» Work task: Write out each line below precisely, passing over the pictures.

» Source records:
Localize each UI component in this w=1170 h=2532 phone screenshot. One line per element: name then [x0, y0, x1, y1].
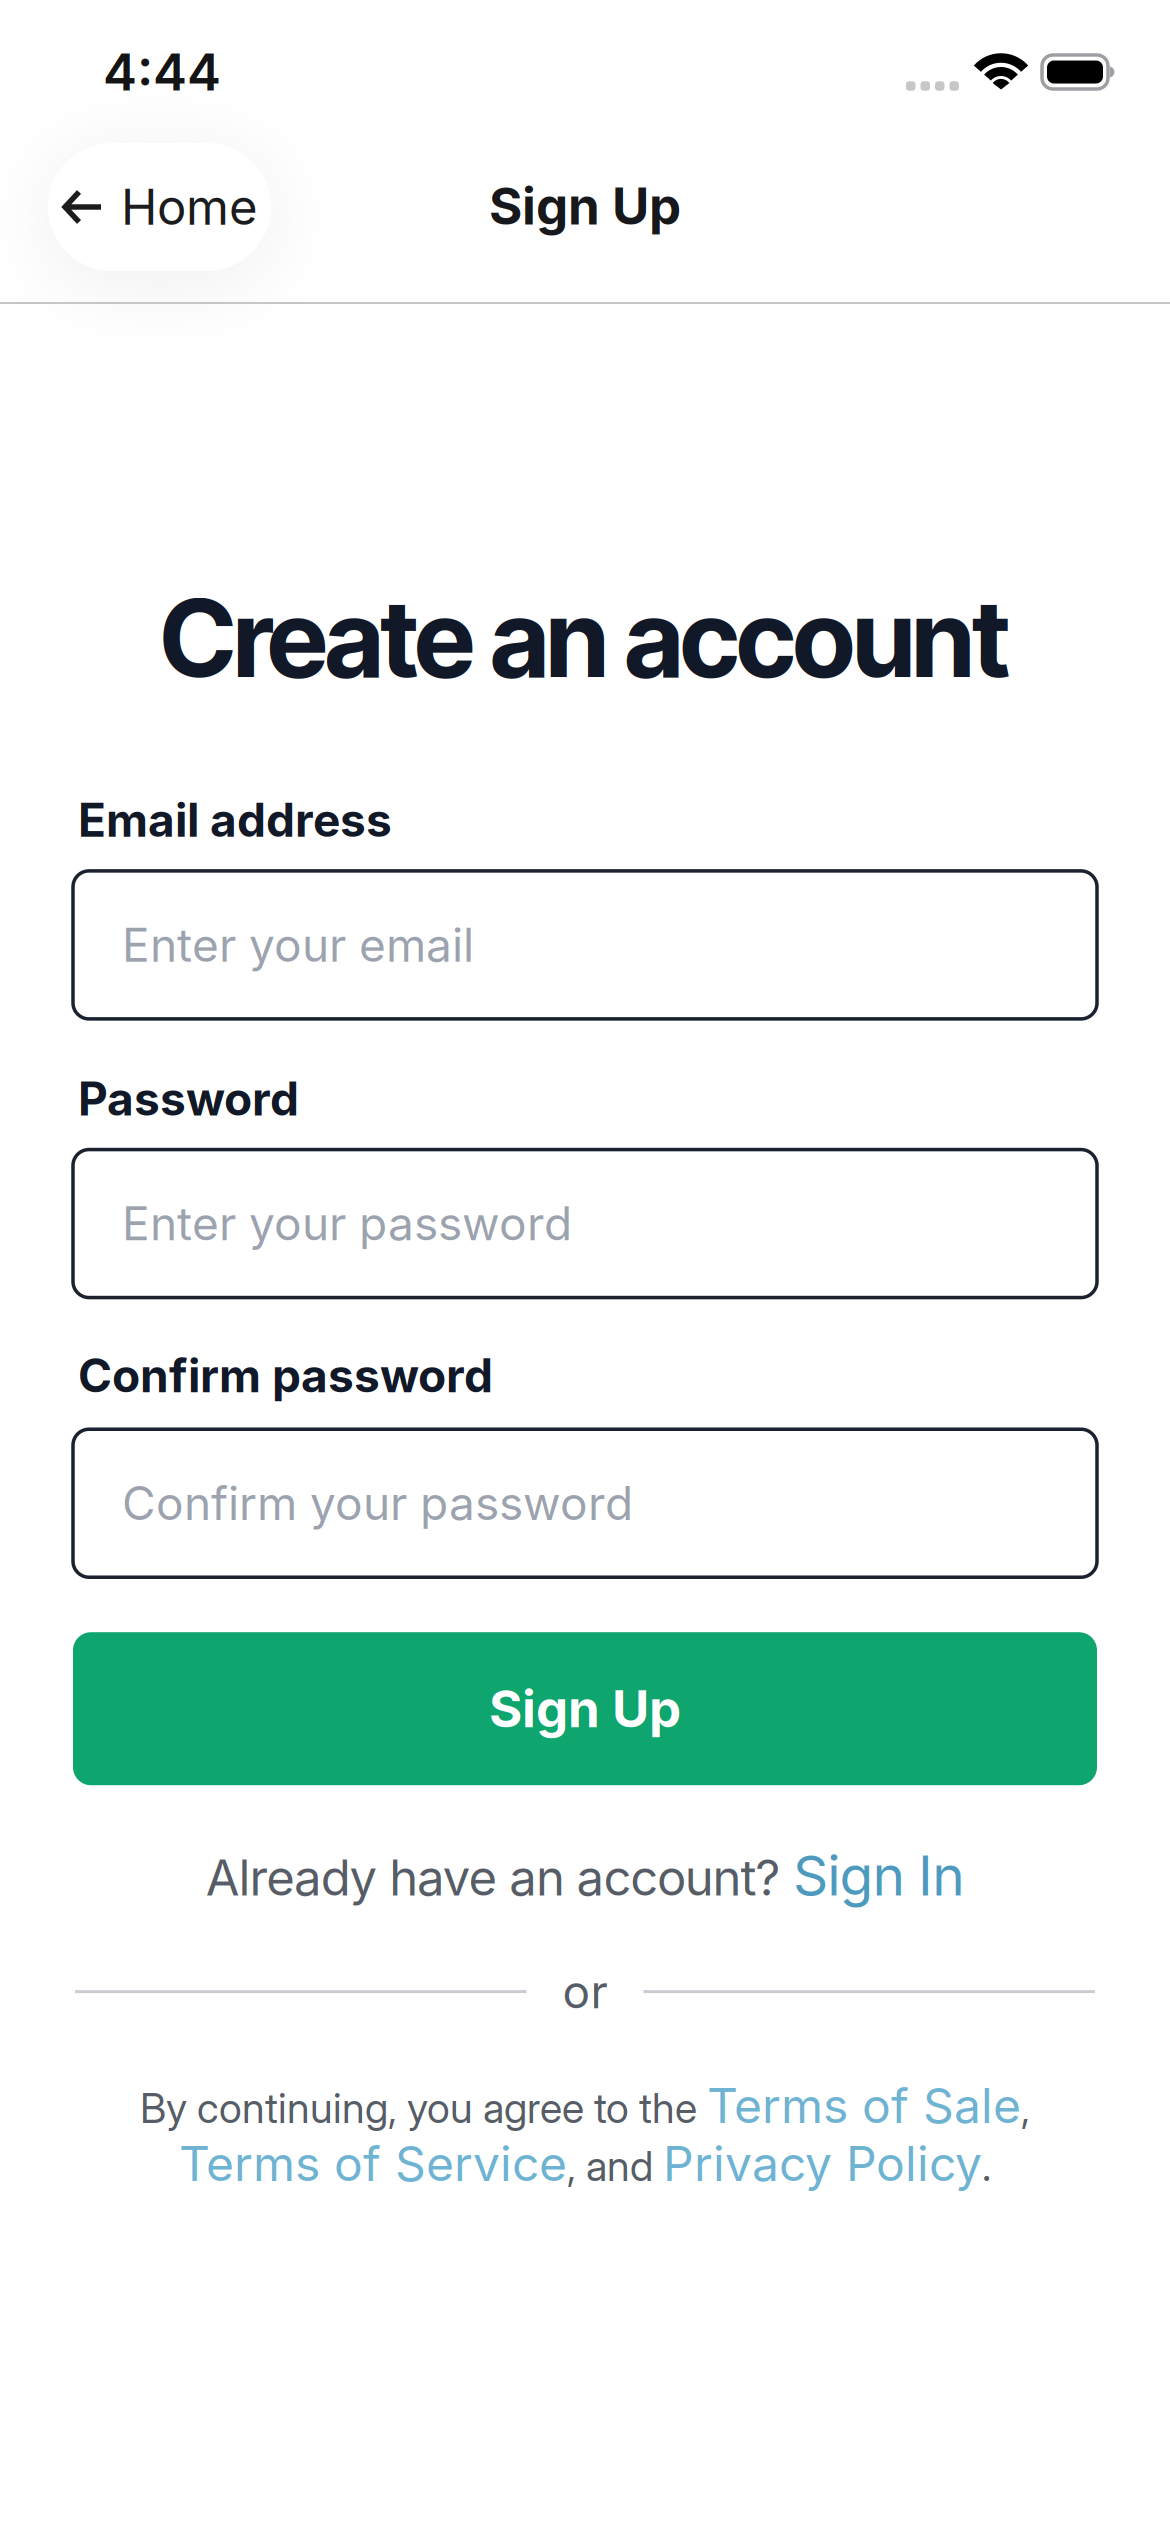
staticText: 4:44	[103, 41, 221, 103]
button[interactable]: Sign In	[793, 1842, 964, 1909]
staticText: Terms of Sale	[707, 2076, 1021, 2134]
staticText: ,	[1021, 2083, 1030, 2133]
button[interactable]: Enter your email	[73, 871, 1097, 1019]
staticText: Privacy Policy	[663, 2134, 982, 2193]
staticText: Confirm password	[78, 1348, 493, 1403]
staticText: By continuing, you agree to the	[140, 2083, 707, 2133]
staticText: .	[982, 2141, 991, 2191]
button[interactable]: Terms of Sale	[707, 2076, 1021, 2134]
staticText: Sign In	[793, 1842, 964, 1909]
staticText: Enter your email	[122, 917, 474, 973]
button[interactable]: Privacy Policy	[663, 2134, 982, 2193]
staticText: Email address	[78, 792, 392, 848]
staticText: , and	[567, 2141, 663, 2191]
staticText: Create an account	[160, 574, 1010, 702]
staticText: Sign Up	[489, 175, 681, 237]
button[interactable]: Enter your password	[73, 1150, 1097, 1298]
staticText: Terms of Service	[179, 2134, 567, 2193]
staticText: Sign Up	[489, 1678, 681, 1740]
staticText: Confirm your password	[122, 1475, 633, 1531]
button[interactable]: Confirm your password	[73, 1429, 1097, 1577]
button[interactable]: Sign Up	[0, 1632, 1170, 1785]
button[interactable]: Terms of Service	[179, 2134, 567, 2193]
staticText: Home	[121, 177, 258, 237]
button[interactable]: Home	[48, 143, 271, 271]
staticText: Enter your password	[122, 1196, 572, 1251]
staticText: or	[562, 1964, 608, 2020]
staticText: Already have an account?	[206, 1848, 793, 1907]
staticText: Password	[78, 1071, 299, 1127]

» Answer to this exercise:
Localize each UI component in this w=1170 h=2532 phone screenshot. One line per element: name then [x0, y0, x1, y1].
staticText: 4:44	[103, 41, 221, 103]
button[interactable]: Sign In	[793, 1842, 964, 1909]
staticText: Terms of Sale	[707, 2076, 1021, 2134]
staticText: ,	[1021, 2083, 1030, 2133]
button[interactable]: Enter your email	[73, 871, 1097, 1019]
staticText: Privacy Policy	[663, 2134, 982, 2193]
staticText: Confirm password	[78, 1348, 493, 1403]
staticText: By continuing, you agree to the	[140, 2083, 707, 2133]
staticText: .	[982, 2141, 991, 2191]
button[interactable]: Terms of Sale	[707, 2076, 1021, 2134]
staticText: Sign In	[793, 1842, 964, 1909]
staticText: Enter your email	[122, 917, 474, 973]
button[interactable]: Privacy Policy	[663, 2134, 982, 2193]
staticText: Email address	[78, 792, 392, 848]
staticText: , and	[567, 2141, 663, 2191]
staticText: Create an account	[160, 574, 1010, 702]
staticText: Sign Up	[489, 175, 681, 237]
button[interactable]: Enter your password	[73, 1150, 1097, 1298]
staticText: Terms of Service	[179, 2134, 567, 2193]
staticText: Sign Up	[489, 1678, 681, 1740]
staticText: Confirm your password	[122, 1475, 633, 1531]
button[interactable]: Confirm your password	[73, 1429, 1097, 1577]
button[interactable]: Sign Up	[0, 1632, 1170, 1785]
button[interactable]: Terms of Service	[179, 2134, 567, 2193]
staticText: Home	[121, 177, 258, 237]
button[interactable]: Home	[48, 143, 271, 271]
staticText: Enter your password	[122, 1196, 572, 1251]
staticText: or	[562, 1964, 608, 2020]
staticText: Already have an account?	[206, 1848, 793, 1907]
staticText: Password	[78, 1071, 299, 1127]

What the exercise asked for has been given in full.